== EXERCISE MATERIAL ==
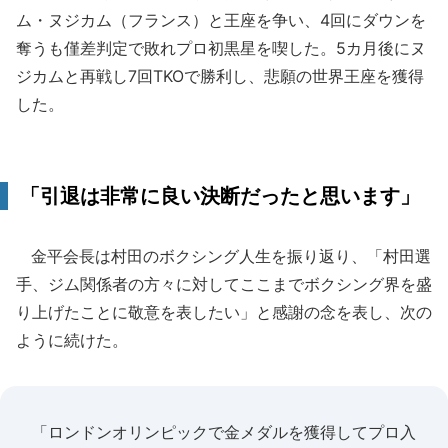
ム・ヌジカム（フランス）と王座を争い、4回にダウンを
奪うも僅差判定で敗れプロ初黒星を喫した。5カ月後にヌ
ジカムと再戦し7回TKOで勝利し、悲願の世界王座を獲得
した。
「引退は非常に良い決断だったと思います」
金平会長は村田のボクシング人生を振り返り、「村田選
手、ジム関係者の方々に対してここまでボクシング界を盛
り上げたことに敬意を表したい」と感謝の念を表し、次の
ように続けた。
「ロンドンオリンピックで金メダルを獲得してプロ入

== ACTIVITY ==
Line by line, give the material above again exactly, but without any pictures.

== COMPLETED TASK ==
ム・ヌジカム（フランス）と王座を争い、4回にダウンを
奪うも僅差判定で敗れプロ初黒星を喫した。5カ月後にヌ
ジカムと再戦し7回TKOで勝利し、悲願の世界王座を獲得
した。
「引退は非常に良い決断だったと思います」
金平会長は村田のボクシング人生を振り返り、「村田選
手、ジム関係者の方々に対してここまでボクシング界を盛
り上げたことに敬意を表したい」と感謝の念を表し、次の
ように続けた。
「ロンドンオリンピックで金メダルを獲得してプロ入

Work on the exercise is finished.